━━ Information ━━

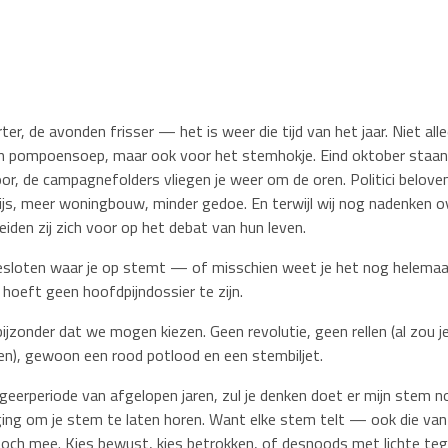
r, de avonden frisser — het is weer die tijd van het jaar. Niet all
n pompoensoep, maar ook voor het stemhokje. Eind oktober staan 
oor, de campagnefolders vliegen je weer om de oren. Politici beloven
ijs, meer woningbouw, minder gedoe. En terwijl wij nog nadenken o
iden zij zich voor op het debat van hun leven.
besloten waar je op stemt — of misschien weet je het nog helemaal
d hoeft geen hoofdpijndossier te zijn.
 bijzonder dat we mogen kiezen. Geen revolutie, geen rellen (al zou
gen), gewoon een rood potlood en een stembiljet.
eerperiode van afgelopen jaren, zul je denken doet er mijn stem n
ing om je stem te laten horen. Want elke stem telt — ook die van j
toch mee. Kies bewust, kies betrokken, of desnoods met lichte teg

━━━

## Task description
Everything in the entries above should be transcribed exactly, apart from the pictures.

## Answer to this problem
r, de avonden frisser — het is weer die tijd van het jaar. Niet all
n pompoensoep, maar ook voor het stemhokje. Eind oktober staan 
oor, de campagnefolders vliegen je weer om de oren. Politici beloven
ijs, meer woningbouw, minder gedoe. En terwijl wij nog nadenken o
iden zij zich voor op het debat van hun leven.
besloten waar je op stemt — of misschien weet je het nog helemaal
d hoeft geen hoofdpijndossier te zijn.
 bijzonder dat we mogen kiezen. Geen revolutie, geen rellen (al zou
gen), gewoon een rood potlood en een stembiljet.
eerperiode van afgelopen jaren, zul je denken doet er mijn stem n
ing om je stem te laten horen. Want elke stem telt — ook die van j
toch mee. Kies bewust, kies betrokken, of desnoods met lichte teg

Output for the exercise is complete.